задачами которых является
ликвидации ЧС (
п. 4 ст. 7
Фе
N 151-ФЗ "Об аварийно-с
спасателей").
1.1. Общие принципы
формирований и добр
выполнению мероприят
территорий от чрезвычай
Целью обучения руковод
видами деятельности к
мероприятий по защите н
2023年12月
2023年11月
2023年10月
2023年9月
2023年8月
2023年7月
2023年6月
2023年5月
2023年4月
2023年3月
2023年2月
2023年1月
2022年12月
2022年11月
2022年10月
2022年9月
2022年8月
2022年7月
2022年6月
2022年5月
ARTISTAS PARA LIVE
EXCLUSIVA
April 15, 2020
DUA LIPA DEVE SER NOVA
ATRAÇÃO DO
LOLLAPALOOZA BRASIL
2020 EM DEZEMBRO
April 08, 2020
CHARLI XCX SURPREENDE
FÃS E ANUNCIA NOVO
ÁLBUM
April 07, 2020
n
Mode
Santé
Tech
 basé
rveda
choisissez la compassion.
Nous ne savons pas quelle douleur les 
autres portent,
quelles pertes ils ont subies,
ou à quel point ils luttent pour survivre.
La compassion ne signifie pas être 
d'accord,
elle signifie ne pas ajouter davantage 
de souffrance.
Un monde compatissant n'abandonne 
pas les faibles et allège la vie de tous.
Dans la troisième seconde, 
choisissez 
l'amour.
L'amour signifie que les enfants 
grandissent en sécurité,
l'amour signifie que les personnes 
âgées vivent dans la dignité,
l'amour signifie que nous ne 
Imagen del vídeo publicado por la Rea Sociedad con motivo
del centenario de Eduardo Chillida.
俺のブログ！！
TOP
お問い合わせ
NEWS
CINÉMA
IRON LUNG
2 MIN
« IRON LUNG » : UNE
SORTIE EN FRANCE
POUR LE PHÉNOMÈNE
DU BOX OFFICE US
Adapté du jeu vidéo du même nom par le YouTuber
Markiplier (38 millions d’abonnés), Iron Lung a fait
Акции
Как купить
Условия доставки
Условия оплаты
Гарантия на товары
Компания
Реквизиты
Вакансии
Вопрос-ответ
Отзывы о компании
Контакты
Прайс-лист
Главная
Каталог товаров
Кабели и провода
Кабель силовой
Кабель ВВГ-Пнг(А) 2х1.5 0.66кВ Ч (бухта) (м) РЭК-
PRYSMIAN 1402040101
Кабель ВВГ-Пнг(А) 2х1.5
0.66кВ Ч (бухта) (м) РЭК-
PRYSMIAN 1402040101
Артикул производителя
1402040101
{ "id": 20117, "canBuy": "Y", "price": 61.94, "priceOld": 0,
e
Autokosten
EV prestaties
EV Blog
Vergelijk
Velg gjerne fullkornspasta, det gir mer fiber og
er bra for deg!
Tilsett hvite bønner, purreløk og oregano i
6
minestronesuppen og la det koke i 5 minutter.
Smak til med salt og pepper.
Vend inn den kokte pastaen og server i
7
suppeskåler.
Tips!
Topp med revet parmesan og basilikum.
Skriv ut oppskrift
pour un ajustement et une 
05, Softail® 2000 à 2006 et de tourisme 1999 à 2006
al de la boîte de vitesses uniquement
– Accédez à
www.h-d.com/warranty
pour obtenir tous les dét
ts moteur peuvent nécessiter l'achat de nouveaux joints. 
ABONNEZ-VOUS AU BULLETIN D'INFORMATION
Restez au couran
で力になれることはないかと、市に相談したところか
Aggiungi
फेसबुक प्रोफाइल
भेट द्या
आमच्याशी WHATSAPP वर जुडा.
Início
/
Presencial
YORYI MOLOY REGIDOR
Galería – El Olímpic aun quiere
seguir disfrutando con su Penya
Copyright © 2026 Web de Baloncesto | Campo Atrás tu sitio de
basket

--

* [WHAT IS NEEDED] Set down, word for word, the line that contains "ABONNEZ-VOUS AU BULLETIN D'INFORMATION" and all lines after it up to the end of the listing.

* [EXERCISE OUTPUT]
ABONNEZ-VOUS AU BULLETIN D'INFORMATION
Restez au couran
で力になれることはないかと、市に相談したところか
Aggiungi
फेसबुक प्रोफाइल
भेट द्या
आमच्याशी WHATSAPP वर जुडा.
Início
/
Presencial
YORYI MOLOY REGIDOR
Galería – El Olímpic aun quiere
seguir disfrutando con su Penya
Copyright © 2026 Web de Baloncesto | Campo Atrás tu sitio de
basket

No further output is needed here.